I start to hyperventilate, until Attila orders me to lean forward and walks me through breathing exercises. My shallow breaths even out and I raise my head, my eyes moist with tears. I don’t want to go through this again. I can’t go through this again. I urge him on — I want to know everything, and I want to know it now. Because I never want to go through this pain again.
“Castillo came up in the ranks by picking off competition one by one. He also staged elaborate armed robberies; banks, hotels, wealthy clients. That’s how he came into contact with Caleph’s parents. It was a home invasion that took their lives. I met Caleph right after his parents passed; he and Dante had been family friends for years, but it was only then that the three of us became close.”
“What about your wife?” Luna asks, looking up at Cesar. She looks sick to the stomach.

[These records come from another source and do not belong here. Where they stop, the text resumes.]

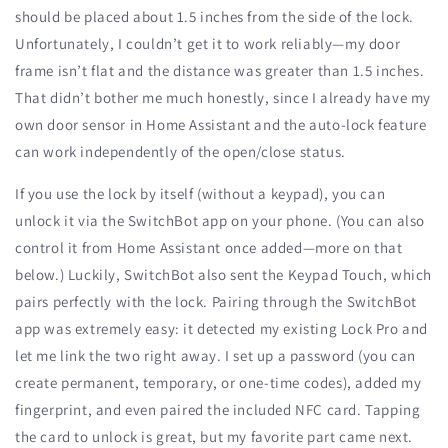
should be placed about 1.5 inches from the side of the lock.
Unfortunately, I couldn’t get it to work reliably—my door
frame isn’t flat and the distance was greater than 1.5 inches.
That didn’t bother me much honestly, since I already have my
own door sensor in Home Assistant and the auto-lock feature
can work independently of the open/close status.
If you use the lock by itself (without a keypad), you can
unlock it via the SwitchBot app on your phone. (You can also
control it from Home Assistant once added—more on that
below.) Luckily, SwitchBot also sent the Keypad Touch, which
pairs perfectly with the lock. Pairing through the SwitchBot
app was extremely easy: it detected my existing Lock Pro and
let me link the two right away. I set up a password (you can
create permanent, temporary, or one-time codes), added my
fingerprint, and even paired the included NFC card. Tapping
the card to unlock is great, but my favorite part came next.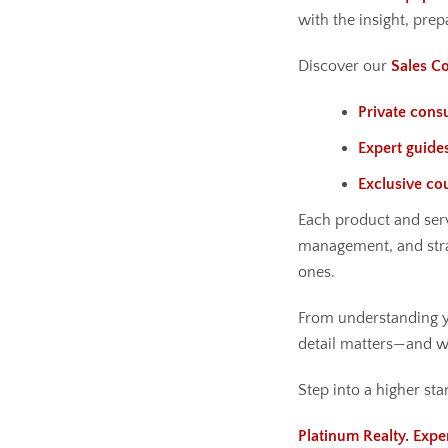
with the insight, prep
Discover our
Sales Co
Private consu
Expert guide
Exclusive co
Each product and serv
management, and str
ones.
From understanding yo
detail matters—and we
Step into a higher sta
Platinum Realty. Expe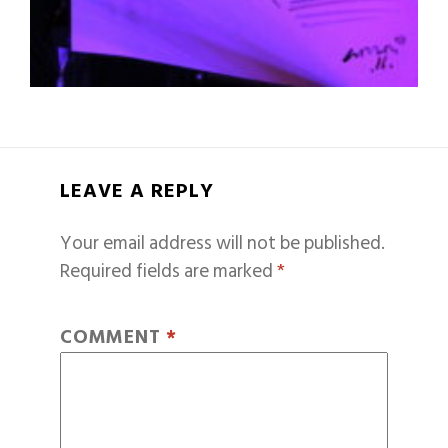
LEAVE A REPLY
Your email address will not be published.
Required fields are marked
*
COMMENT
*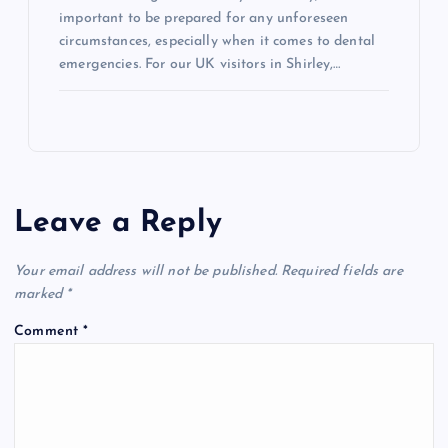
important to be prepared for any unforeseen
circumstances, especially when it comes to dental
emergencies. For our UK visitors in Shirley,…
Leave a Reply
Your email address will not be published.
Required fields are
marked
*
Comment
*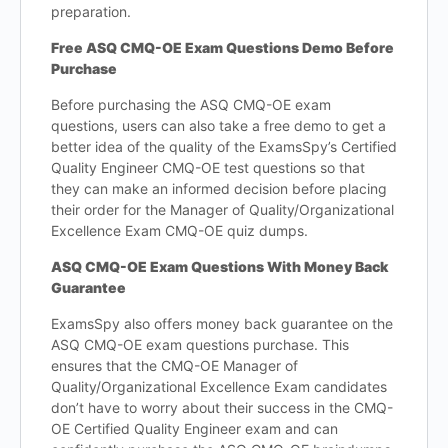
preparation.
Free ASQ CMQ-OE Exam Questions Demo Before
Purchase
Before purchasing the ASQ CMQ-OE exam
questions, users can also take a free demo to get a
better idea of the quality of the ExamsSpy’s Certified
Quality Engineer CMQ-OE test questions so that
they can make an informed decision before placing
their order for the Manager of Quality/Organizational
Excellence Exam CMQ-OE quiz dumps.
ASQ CMQ-OE Exam Questions With Money Back
Guarantee
ExamsSpy also offers money back guarantee on the
ASQ CMQ-OE exam questions purchase. This
ensures that the CMQ-OE Manager of
Quality/Organizational Excellence Exam candidates
don’t have to worry about their success in the CMQ-
OE Certified Quality Engineer exam and can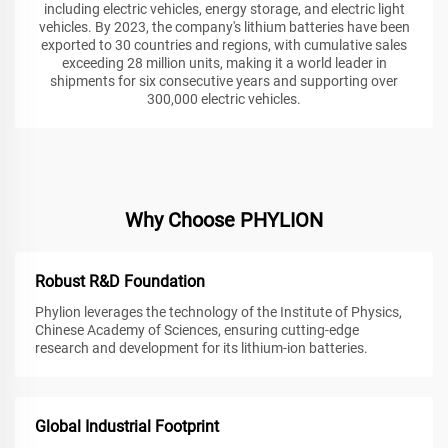
including electric vehicles, energy storage, and electric light
vehicles. By 2023, the company's lithium batteries have been
exported to 30 countries and regions, with cumulative sales
exceeding 28 million units, making it a world leader in
shipments for six consecutive years and supporting over
300,000 electric vehicles.
Why Choose PHYLION
Robust R&D Foundation
Phylion leverages the technology of the Institute of Physics,
Chinese Academy of Sciences, ensuring cutting-edge
research and development for its lithium-ion batteries.
Global Industrial Footprint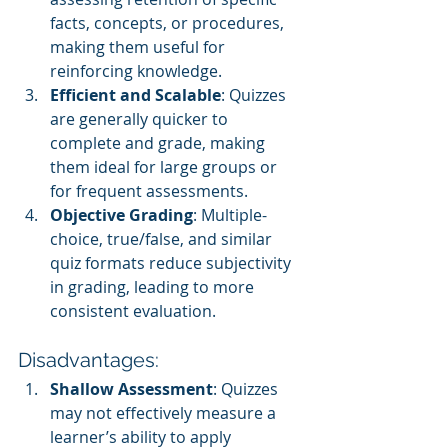
facts, concepts, or procedures, 
making them useful for 
reinforcing knowledge.
Efficient and Scalable
: Quizzes 
are generally quicker to 
complete and grade, making 
them ideal for large groups or 
for frequent assessments.
Objective Grading
: Multiple-
choice, true/false, and similar 
quiz formats reduce subjectivity 
in grading, leading to more 
consistent evaluation.
Disadvantages:
Shallow Assessment
: Quizzes 
may not effectively measure a 
learner’s ability to apply 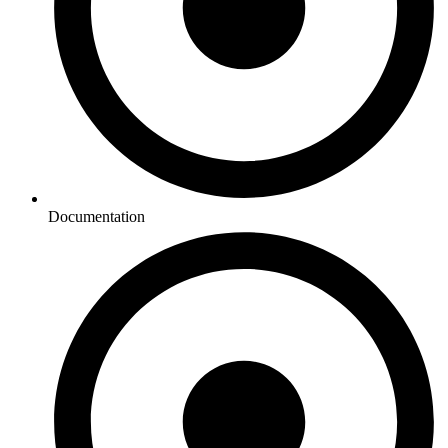
Documentation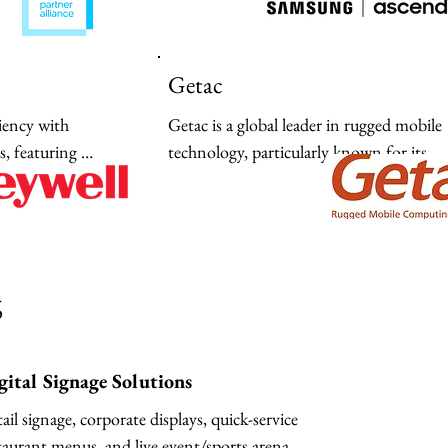
ities from the 
delivering high-performance mobile, displ
edge.
and SSD innovation to streamline digital
transformation.
Getac
iency with 
Getac is a global leader in rugged mobile 
 featuring 
technology, particularly known for its 
h-performance 
specialized laptops and tablets. Since SEO
 thermal printers 
2026 prioritizes user intent, Edge AI 
chain integration.
capabilities, and sector-specific reliability,
description should highlight these advanc
features while targeting key industries like
s
defense, manufacturing, and public safet
gital Signage Solutions
ail signage, corporate displays, quick-service 
taurant menus, and live event/sports arena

“My wife was at an ATM while the bank was being robbed. She had no idea. As she walked away from the machine, she was accosted by your uncle and gunned down. It was caught on the cameras. She died instantly.”
I’m horrified, my body shivering with an overwhelming pain as I think of all the lives my father has destroyed. I try to hold back the liquid pooling in my eyes, but it starts to slide down my cheeks as I digest the information I’m given. The images in my mind of the suffering these men have had to endure. I thought the worst possible thing my father could do to hurt me was to kill my mother and sell me off. Turns out, there’s more than a dozen other ways that my father could run a knife through my heart.
“You’re not like him,” I whisper, my eyes flitting from TJ to Attila. I remember them following me around, then saving my life. More than once. Tracking me down, then saving me again from an uncertain future. At any point in time, they could have killed me, got their vengeance and stuck it to my father. But they didn’t.
“We’re nothing like him,” Attila growls, his dark blue eyes turning midnight.